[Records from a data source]
= = = = = = =

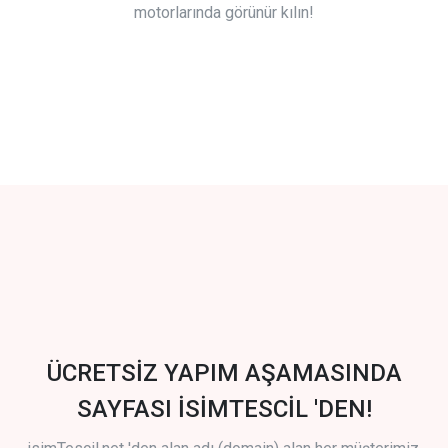
motorlarında görünür kılın!
ÜCRETSİZ YAPIM AŞAMASINDA
SAYFASI İSİMTESCİL 'DEN!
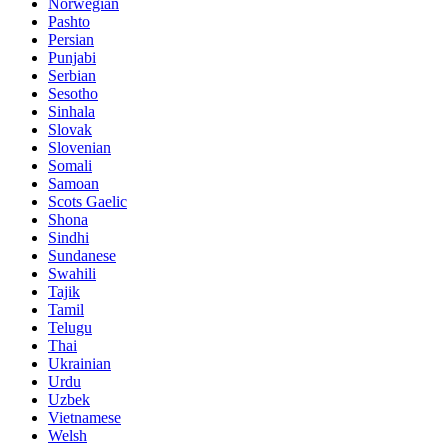
Norwegian
Pashto
Persian
Punjabi
Serbian
Sesotho
Sinhala
Slovak
Slovenian
Somali
Samoan
Scots Gaelic
Shona
Sindhi
Sundanese
Swahili
Tajik
Tamil
Telugu
Thai
Ukrainian
Urdu
Uzbek
Vietnamese
Welsh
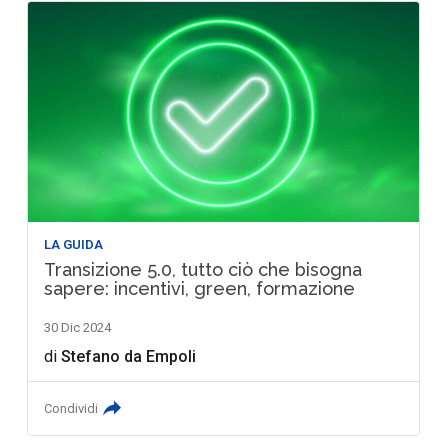
LA GUIDA
Transizione 5.0, tutto ciò che bisogna
sapere: incentivi, green, formazione
30 Dic 2024
di
Stefano da Empoli
Condividi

= = = = = = =

- _Problem requirements_:
Exact copy, no pictures: please print the data above once more.

- _Answer_:
motorlarında görünür kılın!
ÜCRETSİZ YAPIM AŞAMASINDA
SAYFASI İSİMTESCİL 'DEN!
Norwegian
Pashto
Persian
Punjabi
Serbian
Sesotho
Sinhala
Slovak
Slovenian
Somali
Samoan
Scots Gaelic
Shona
Sindhi
Sundanese
Swahili
Tajik
Tamil
Telugu
Thai
Ukrainian
Urdu
Uzbek
Vietnamese
Welsh
LA GUIDA
Transizione 5.0, tutto ciò che bisogna
sapere: incentivi, green, formazione
30 Dic 2024
di
Stefano da Empoli
Condividi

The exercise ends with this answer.